Activity: Transcribe the data below verbatim from the line with "with Code PAY2" to the line with "efficient, and connected.". Include both of those lines.
**** Available data ****
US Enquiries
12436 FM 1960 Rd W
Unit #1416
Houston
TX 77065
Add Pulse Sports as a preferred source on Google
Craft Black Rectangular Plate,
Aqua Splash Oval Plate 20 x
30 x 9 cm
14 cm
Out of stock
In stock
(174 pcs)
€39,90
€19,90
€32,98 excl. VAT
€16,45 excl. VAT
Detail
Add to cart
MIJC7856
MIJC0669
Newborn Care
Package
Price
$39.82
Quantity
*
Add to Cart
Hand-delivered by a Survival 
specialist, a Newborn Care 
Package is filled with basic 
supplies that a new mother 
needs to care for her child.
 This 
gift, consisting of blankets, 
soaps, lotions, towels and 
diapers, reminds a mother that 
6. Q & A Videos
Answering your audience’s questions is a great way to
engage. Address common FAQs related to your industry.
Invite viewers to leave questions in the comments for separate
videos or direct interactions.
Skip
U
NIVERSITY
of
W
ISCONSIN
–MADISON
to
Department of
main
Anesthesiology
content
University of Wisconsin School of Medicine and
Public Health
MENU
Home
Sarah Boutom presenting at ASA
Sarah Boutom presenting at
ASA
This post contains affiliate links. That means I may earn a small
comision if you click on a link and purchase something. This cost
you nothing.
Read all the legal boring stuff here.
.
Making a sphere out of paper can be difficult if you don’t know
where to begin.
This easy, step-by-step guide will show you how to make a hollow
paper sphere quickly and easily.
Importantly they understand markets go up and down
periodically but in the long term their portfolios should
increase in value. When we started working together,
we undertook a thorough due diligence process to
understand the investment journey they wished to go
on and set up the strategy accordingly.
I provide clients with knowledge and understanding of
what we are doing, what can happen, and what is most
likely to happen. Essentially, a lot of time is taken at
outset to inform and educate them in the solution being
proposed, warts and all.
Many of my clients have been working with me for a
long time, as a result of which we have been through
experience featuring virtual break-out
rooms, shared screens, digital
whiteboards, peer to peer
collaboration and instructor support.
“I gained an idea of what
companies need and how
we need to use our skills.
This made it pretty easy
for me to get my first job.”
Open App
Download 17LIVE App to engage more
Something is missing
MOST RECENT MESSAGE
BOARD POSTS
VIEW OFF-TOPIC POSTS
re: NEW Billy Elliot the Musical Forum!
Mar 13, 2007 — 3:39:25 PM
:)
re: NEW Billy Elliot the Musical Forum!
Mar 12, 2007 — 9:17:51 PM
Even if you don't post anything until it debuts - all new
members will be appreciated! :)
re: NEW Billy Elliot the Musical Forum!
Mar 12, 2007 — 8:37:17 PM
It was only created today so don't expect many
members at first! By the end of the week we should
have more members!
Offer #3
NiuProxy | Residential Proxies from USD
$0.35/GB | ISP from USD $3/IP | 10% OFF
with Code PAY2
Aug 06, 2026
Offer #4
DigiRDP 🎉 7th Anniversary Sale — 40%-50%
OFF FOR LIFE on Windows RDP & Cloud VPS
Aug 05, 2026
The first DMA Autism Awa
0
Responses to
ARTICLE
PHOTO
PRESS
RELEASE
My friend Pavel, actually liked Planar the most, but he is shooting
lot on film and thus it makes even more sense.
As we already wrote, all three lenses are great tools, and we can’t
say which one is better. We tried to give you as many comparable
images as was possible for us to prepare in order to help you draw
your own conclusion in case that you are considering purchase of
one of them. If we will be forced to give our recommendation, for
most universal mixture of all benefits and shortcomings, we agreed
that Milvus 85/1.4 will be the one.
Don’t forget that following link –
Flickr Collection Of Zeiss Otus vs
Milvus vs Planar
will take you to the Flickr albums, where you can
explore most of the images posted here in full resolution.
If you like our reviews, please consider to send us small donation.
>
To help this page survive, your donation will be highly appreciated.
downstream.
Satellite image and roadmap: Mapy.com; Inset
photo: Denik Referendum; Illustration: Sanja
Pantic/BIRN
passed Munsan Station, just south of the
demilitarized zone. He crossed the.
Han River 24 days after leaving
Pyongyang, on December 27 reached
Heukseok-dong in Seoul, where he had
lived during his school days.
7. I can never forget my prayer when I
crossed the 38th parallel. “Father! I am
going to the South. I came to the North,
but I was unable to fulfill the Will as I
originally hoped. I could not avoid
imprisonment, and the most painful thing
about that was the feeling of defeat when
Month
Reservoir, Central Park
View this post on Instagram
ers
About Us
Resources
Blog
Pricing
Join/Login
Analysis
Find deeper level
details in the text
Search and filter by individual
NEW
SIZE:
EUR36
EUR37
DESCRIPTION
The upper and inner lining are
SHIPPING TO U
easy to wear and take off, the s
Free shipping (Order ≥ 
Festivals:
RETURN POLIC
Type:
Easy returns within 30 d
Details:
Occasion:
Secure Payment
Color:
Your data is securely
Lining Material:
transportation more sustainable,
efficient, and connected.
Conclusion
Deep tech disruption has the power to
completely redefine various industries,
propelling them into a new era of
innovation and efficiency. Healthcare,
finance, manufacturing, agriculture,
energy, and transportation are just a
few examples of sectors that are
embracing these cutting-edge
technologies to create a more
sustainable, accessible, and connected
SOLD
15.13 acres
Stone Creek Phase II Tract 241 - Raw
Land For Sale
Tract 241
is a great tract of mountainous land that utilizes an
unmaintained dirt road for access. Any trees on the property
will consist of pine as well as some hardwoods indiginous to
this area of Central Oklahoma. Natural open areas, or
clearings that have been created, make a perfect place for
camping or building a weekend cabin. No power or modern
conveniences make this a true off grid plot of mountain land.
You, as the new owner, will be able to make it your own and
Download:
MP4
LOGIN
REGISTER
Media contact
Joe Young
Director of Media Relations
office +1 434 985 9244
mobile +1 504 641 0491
****
Written response:
with Code PAY2
Aug 06, 2026
Offer #4
DigiRDP 🎉 7th Anniversary Sale — 40%-50%
OFF FOR LIFE on Windows RDP & Cloud VPS
Aug 05, 2026
The first DMA Autism Awa
0
Responses to
ARTICLE
PHOTO
PRESS
RELEASE
My friend Pavel, actually liked Planar the most, but he is shooting
lot on film and thus it makes even more sense.
As we already wrote, all three lenses are great tools, and we can’t
say which one is better. We tried to give you as many comparable
images as was possible for us to prepare in order to help you draw
your own conclusion in case that you are considering purchase of
one of them. If we will be forced to give our recommendation, for
most universal mixture of all benefits and shortcomings, we agreed
that Milvus 85/1.4 will be the one.
Don’t forget that following link –
Flickr Collection Of Zeiss Otus vs
Milvus vs Planar
will take you to the Flickr albums, where you can
explore most of the images posted here in full resolution.
If you like our reviews, please consider to send us small donation.
>
To help this page survive, your donation will be highly appreciated.
downstream.
Satellite image and roadmap: Mapy.com; Inset
photo: Denik Referendum; Illustration: Sanja
Pantic/BIRN
passed Munsan Station, just south of the
demilitarized zone. He crossed the.
Han River 24 days after leaving
Pyongyang, on December 27 reached
Heukseok-dong in Seoul, where he had
lived during his school days.
7. I can never forget my prayer when I
crossed the 38th parallel. “Father! I am
going to the South. I came to the North,
but I was unable to fulfill the Will as I
originally hoped. I could not avoid
imprisonment, and the most painful thing
about that was the feeling of defeat when
Month
Reservoir, Central Park
View this post on Instagram
ers
About Us
Resources
Blog
Pricing
Join/Login
Analysis
Find deeper level
details in the text
Search and filter by individual
NEW
SIZE:
EUR36
EUR37
DESCRIPTION
The upper and inner lining are
SHIPPING TO U
easy to wear and take off, the s
Free shipping (Order ≥ 
Festivals:
RETURN POLIC
Type:
Easy returns within 30 d
Details:
Occasion:
Secure Payment
Color:
Your data is securely
Lining Material:
transportation more sustainable,
efficient, and connected.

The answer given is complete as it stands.